[Records drawn from a dataset]
================================

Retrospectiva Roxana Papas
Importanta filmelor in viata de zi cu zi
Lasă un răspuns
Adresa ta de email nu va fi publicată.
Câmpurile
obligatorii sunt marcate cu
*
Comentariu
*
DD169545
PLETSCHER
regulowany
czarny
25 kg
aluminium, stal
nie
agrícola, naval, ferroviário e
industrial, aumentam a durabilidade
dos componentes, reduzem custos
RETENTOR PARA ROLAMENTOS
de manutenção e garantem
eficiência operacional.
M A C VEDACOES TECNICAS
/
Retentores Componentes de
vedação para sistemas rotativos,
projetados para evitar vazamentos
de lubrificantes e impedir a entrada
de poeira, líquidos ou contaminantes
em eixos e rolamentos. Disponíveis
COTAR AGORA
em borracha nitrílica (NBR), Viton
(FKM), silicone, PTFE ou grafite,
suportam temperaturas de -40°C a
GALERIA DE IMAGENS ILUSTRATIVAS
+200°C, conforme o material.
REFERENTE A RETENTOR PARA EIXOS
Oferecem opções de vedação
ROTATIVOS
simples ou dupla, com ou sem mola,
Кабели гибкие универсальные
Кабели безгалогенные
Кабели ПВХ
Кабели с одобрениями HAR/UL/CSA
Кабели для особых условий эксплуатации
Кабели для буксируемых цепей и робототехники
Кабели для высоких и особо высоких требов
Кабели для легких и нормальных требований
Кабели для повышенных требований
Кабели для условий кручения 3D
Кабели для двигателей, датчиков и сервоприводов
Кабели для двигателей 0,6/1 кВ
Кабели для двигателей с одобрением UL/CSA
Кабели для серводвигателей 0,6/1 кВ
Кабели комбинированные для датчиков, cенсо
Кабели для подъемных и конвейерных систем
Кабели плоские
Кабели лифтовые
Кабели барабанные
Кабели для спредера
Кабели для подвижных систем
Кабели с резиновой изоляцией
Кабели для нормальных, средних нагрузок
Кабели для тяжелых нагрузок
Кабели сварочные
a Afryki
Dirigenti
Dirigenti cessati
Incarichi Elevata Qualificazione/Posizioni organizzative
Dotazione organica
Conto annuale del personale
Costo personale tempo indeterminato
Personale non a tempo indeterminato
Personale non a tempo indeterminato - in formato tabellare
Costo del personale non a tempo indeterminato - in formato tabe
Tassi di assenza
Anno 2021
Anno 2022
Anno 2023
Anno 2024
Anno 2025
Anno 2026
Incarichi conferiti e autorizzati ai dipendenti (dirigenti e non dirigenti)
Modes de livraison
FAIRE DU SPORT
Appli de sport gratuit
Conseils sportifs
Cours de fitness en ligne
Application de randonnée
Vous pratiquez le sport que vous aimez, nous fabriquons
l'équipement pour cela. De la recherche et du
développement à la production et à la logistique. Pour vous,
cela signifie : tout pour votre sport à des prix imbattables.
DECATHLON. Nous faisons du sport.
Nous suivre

================================

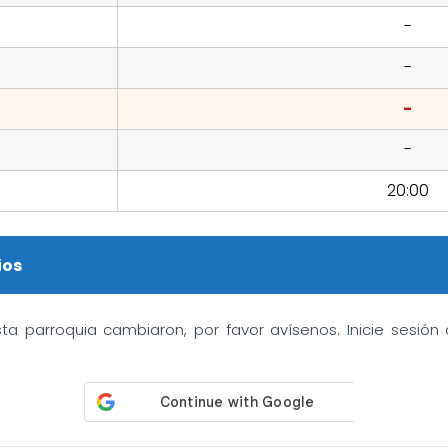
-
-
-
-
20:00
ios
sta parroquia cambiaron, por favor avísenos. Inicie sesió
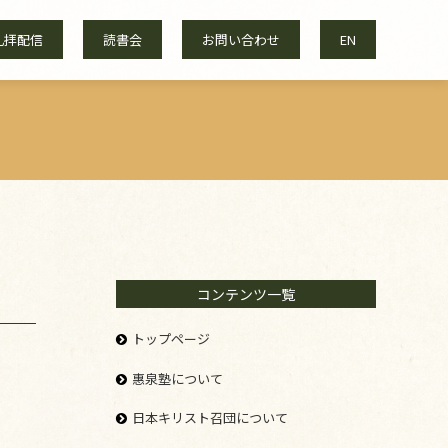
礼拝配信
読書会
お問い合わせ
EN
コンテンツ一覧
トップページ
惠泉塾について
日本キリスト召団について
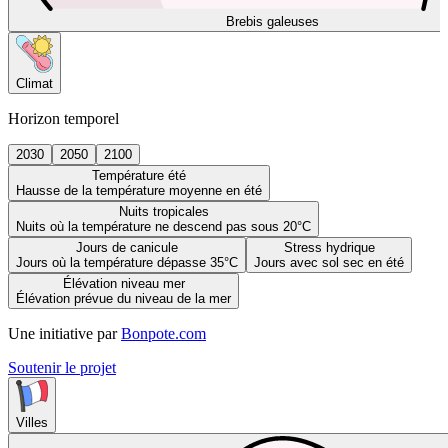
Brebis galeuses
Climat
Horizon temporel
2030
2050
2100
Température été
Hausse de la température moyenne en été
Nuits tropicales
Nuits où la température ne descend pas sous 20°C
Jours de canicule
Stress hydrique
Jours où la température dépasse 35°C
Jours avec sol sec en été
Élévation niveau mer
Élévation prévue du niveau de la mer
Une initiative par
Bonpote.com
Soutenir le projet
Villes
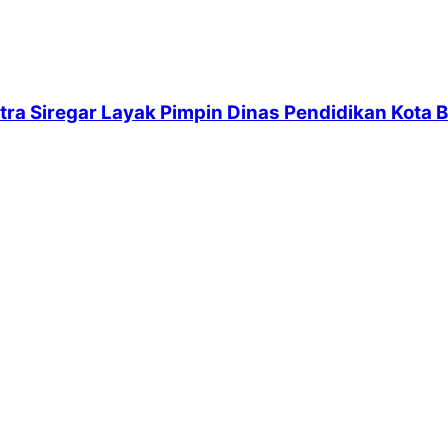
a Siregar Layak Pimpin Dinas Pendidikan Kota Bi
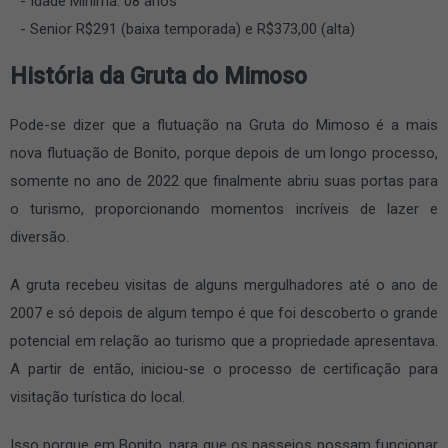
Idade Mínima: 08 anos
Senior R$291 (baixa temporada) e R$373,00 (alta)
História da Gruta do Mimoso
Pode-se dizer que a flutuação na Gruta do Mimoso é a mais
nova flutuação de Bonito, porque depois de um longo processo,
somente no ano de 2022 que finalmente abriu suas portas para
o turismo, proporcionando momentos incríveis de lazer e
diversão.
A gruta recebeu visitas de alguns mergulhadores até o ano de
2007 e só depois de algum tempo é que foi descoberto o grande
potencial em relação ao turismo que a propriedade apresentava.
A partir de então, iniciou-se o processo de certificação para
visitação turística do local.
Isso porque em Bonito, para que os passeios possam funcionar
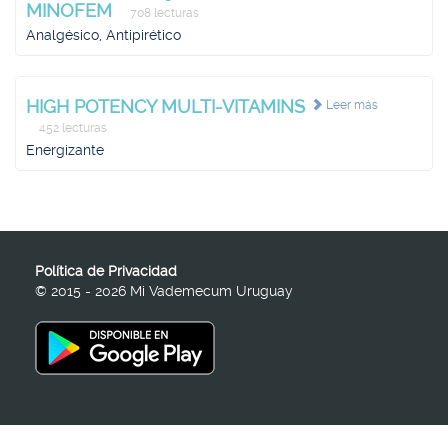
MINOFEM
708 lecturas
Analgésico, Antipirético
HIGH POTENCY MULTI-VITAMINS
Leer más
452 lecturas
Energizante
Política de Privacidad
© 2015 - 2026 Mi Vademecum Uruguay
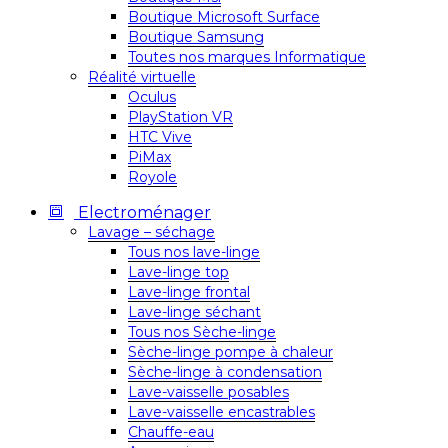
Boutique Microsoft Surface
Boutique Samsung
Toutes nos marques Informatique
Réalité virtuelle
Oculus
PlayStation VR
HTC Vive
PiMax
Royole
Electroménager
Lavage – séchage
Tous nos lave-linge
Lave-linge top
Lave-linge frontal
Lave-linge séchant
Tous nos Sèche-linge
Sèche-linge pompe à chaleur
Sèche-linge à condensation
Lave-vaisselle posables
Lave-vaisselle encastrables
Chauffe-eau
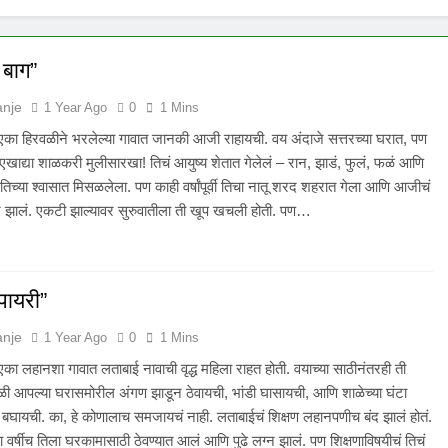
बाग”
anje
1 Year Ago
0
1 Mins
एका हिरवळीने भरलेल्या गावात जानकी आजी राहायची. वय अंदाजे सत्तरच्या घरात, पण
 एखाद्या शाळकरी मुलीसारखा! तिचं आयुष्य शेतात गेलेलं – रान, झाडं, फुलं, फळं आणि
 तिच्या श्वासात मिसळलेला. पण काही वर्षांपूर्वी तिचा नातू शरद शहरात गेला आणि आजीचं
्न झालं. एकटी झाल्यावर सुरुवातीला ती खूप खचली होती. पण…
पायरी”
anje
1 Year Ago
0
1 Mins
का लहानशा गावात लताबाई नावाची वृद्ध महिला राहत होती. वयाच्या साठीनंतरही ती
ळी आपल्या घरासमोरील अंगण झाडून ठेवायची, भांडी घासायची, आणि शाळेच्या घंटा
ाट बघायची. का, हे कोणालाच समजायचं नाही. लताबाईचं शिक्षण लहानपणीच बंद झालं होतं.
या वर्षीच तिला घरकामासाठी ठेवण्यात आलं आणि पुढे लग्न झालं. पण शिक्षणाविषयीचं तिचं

================================

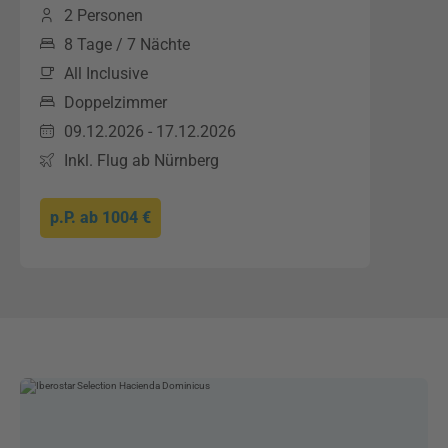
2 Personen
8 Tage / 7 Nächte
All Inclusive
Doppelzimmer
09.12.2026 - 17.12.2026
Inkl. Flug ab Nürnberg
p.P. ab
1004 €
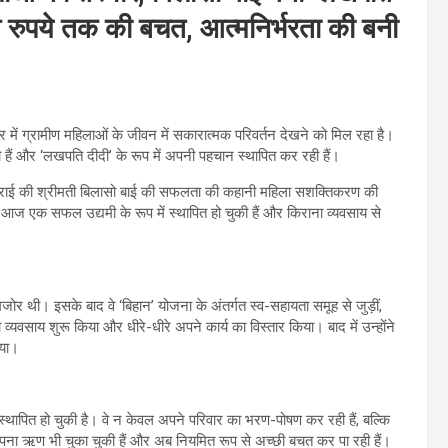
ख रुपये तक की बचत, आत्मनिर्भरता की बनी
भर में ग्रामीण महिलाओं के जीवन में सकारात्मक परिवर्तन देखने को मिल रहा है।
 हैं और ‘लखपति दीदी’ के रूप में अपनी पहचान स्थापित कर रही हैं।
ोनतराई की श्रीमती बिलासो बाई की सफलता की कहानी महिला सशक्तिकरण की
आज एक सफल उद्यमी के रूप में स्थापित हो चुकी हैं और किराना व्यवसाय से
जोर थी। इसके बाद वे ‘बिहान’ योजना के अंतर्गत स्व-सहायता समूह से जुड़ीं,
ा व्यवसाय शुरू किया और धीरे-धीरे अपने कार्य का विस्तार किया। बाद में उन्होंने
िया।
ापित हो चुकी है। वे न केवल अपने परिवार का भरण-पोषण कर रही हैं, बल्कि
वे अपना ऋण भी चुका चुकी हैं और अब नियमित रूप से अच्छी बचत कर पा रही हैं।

================================

Pull out every line in the data above that has the word "Costo".

§ **Answer to this task**
Costo personale tempo indeterminato
Costo del personale non a tempo indeterminato - in formato tabe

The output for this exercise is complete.